# Task prompt:
Among the following entries, count the lines that contain "Pratique" and report only the result.
Content starts
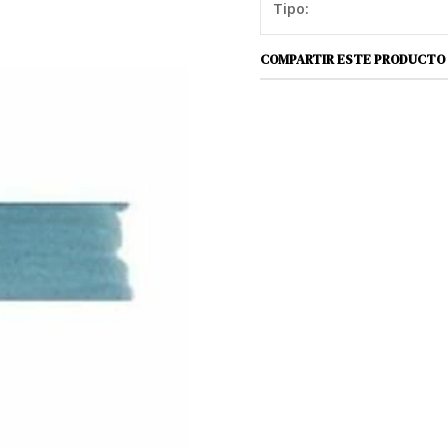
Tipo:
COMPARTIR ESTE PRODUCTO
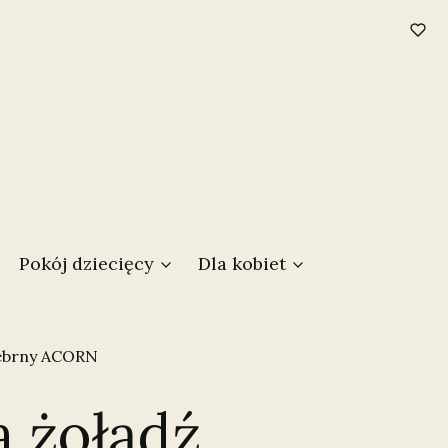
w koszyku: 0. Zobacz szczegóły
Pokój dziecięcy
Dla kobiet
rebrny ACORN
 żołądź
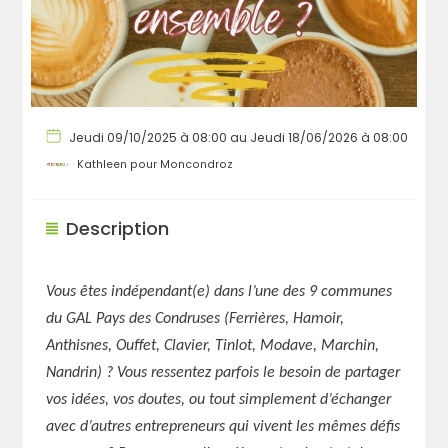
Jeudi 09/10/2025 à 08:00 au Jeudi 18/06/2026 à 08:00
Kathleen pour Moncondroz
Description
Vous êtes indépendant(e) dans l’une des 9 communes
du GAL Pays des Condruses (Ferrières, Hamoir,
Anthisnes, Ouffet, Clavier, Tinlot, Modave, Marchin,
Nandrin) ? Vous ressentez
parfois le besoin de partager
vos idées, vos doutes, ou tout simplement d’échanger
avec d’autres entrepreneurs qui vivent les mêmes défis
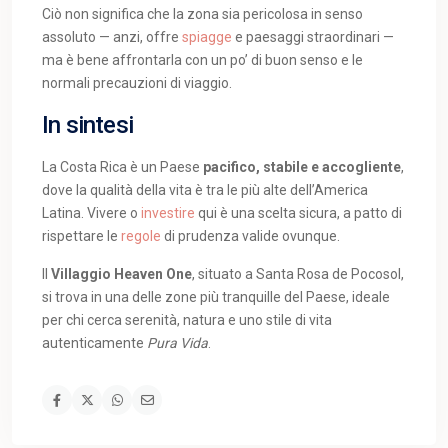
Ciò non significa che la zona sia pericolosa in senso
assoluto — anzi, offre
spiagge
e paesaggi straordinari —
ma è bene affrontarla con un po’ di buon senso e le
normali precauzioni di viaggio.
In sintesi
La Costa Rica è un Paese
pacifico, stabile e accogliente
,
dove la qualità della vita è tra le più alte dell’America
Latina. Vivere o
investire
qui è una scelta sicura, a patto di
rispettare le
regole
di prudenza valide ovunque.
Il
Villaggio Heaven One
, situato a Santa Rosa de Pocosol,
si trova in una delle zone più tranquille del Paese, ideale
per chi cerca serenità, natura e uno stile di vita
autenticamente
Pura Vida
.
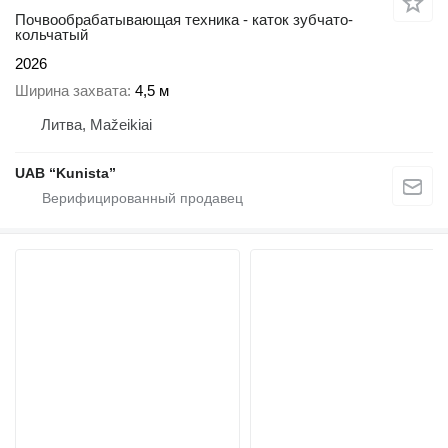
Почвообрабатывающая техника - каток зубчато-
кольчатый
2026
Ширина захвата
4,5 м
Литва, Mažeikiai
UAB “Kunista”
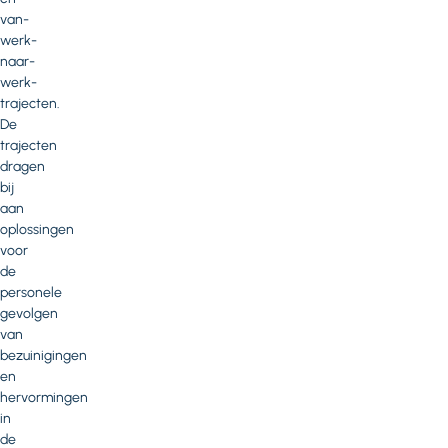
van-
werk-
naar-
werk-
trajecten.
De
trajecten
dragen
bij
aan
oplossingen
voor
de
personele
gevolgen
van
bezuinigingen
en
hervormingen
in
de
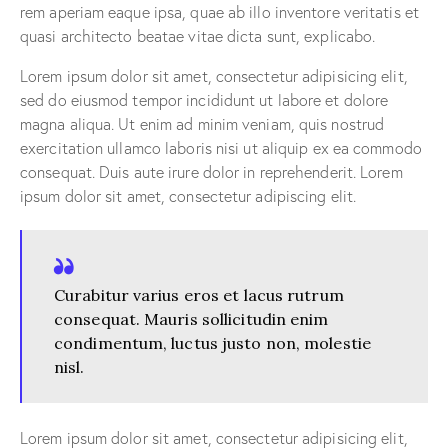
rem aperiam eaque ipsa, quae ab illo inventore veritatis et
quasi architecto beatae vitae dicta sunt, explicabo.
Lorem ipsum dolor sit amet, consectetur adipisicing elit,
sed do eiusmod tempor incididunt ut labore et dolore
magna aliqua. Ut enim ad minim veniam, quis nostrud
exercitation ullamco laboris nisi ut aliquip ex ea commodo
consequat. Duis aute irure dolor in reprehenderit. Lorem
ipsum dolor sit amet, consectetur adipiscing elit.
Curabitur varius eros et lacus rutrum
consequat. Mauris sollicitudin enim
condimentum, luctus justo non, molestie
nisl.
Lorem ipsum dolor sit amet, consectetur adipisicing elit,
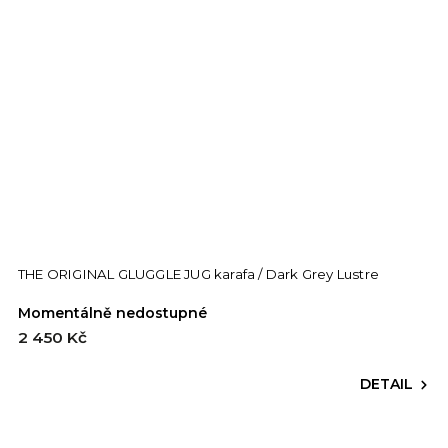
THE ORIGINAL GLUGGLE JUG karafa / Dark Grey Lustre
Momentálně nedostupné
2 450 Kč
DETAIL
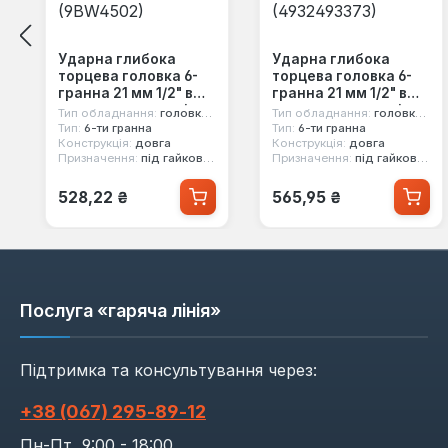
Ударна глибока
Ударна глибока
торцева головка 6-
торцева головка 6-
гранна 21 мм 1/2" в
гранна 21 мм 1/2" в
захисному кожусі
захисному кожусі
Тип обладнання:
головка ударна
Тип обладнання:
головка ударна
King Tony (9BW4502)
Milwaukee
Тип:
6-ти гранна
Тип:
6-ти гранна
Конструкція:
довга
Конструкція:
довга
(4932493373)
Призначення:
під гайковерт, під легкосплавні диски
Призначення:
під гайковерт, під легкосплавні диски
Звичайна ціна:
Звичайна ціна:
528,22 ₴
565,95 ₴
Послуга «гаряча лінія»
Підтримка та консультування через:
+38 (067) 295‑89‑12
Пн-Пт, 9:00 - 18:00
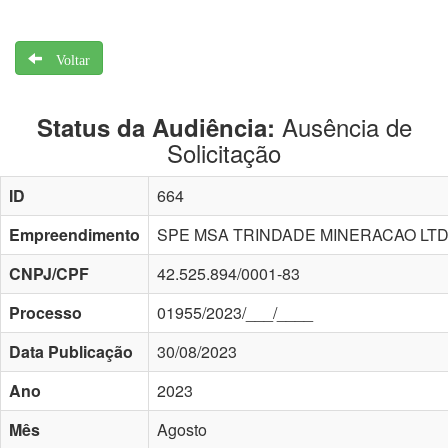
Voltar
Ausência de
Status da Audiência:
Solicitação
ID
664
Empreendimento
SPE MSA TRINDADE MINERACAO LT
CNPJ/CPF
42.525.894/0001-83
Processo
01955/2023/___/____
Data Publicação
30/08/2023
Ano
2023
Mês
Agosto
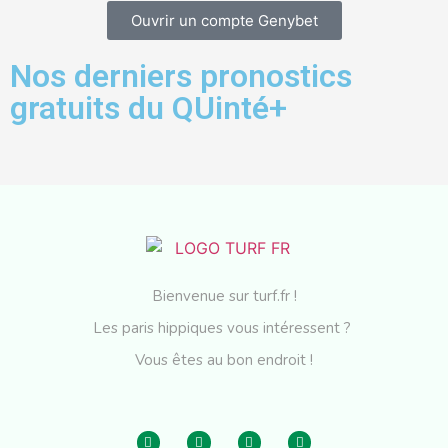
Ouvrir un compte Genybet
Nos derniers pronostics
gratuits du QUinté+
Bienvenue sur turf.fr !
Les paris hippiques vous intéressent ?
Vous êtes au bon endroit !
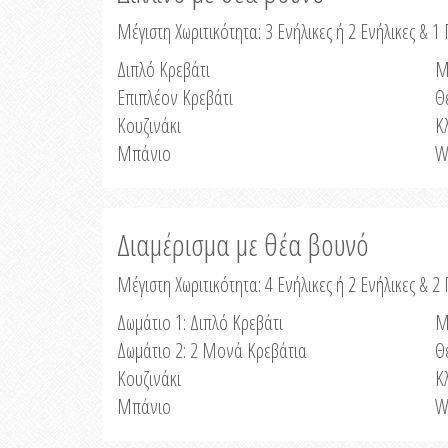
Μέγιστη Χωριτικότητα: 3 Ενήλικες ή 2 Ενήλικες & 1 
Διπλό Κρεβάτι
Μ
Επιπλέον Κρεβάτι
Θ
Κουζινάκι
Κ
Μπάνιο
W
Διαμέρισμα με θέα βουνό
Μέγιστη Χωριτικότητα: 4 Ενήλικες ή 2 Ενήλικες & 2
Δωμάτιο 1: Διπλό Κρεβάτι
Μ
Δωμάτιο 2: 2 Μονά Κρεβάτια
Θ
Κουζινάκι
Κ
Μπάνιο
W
Content ends
Content starts
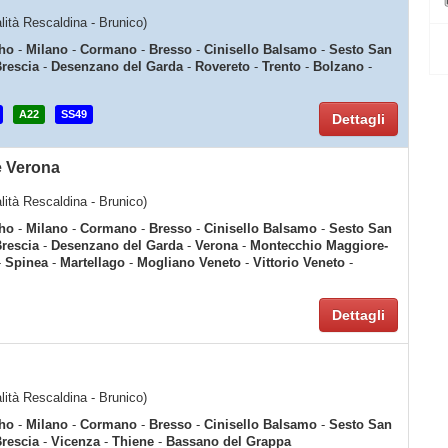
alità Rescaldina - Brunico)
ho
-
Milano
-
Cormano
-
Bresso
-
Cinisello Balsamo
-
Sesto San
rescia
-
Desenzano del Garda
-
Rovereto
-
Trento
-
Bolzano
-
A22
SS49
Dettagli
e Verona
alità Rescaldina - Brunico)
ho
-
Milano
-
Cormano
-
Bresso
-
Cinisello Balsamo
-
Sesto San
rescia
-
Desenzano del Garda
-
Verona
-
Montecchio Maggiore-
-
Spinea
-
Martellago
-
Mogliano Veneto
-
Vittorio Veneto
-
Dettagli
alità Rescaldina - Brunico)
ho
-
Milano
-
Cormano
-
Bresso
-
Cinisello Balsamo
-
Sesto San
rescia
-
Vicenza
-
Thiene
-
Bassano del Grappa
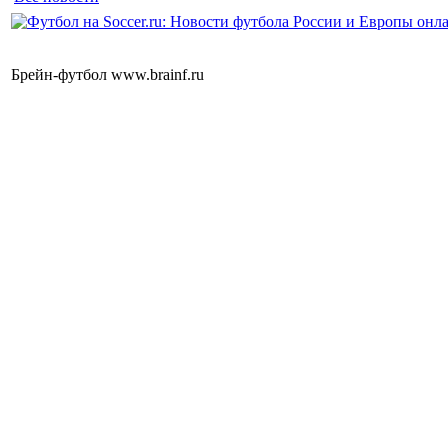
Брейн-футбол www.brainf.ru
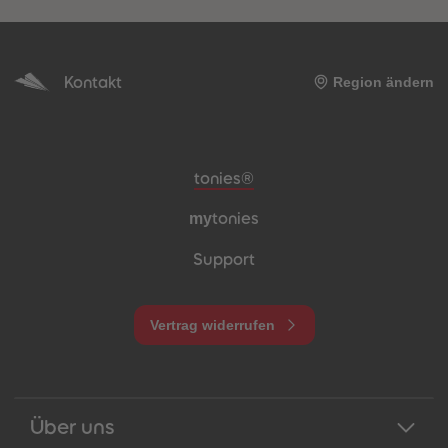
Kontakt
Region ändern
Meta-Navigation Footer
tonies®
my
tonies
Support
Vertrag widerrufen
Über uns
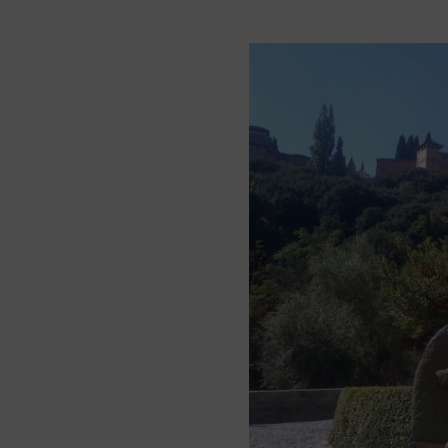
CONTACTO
Content ends
Content starts
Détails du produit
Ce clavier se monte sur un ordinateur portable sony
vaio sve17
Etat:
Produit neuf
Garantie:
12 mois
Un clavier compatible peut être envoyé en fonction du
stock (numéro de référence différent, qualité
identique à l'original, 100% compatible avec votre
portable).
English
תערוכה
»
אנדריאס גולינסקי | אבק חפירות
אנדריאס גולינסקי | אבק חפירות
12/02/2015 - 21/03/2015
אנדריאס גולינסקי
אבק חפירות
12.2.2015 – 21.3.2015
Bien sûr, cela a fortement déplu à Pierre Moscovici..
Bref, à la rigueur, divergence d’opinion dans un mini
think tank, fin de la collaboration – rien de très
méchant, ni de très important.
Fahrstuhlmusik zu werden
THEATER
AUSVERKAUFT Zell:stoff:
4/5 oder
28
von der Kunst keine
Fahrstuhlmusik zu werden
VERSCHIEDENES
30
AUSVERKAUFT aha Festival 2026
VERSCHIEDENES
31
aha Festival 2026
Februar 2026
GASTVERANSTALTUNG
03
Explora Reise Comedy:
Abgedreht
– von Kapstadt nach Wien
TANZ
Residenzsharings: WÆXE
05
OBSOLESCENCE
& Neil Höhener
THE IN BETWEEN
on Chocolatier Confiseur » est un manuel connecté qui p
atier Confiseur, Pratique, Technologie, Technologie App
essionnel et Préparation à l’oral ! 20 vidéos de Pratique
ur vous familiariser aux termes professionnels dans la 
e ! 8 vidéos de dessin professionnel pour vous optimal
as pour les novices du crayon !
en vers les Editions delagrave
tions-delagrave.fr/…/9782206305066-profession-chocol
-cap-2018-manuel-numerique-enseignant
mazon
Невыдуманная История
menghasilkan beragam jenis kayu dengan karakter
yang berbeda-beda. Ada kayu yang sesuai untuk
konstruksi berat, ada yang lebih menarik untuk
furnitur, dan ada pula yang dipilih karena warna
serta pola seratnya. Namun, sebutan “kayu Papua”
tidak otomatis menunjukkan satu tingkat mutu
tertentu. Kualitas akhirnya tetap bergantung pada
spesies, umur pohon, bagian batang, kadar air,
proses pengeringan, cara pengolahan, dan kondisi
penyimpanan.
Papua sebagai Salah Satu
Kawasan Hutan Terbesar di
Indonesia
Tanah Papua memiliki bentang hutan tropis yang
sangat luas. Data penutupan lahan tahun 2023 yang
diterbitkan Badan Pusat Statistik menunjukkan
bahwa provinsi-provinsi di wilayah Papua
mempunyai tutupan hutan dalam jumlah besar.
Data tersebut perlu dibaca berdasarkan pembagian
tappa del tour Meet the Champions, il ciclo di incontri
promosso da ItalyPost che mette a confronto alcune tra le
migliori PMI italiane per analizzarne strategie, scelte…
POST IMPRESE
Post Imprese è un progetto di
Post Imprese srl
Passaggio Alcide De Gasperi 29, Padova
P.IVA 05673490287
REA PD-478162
Content ends
# Response:
2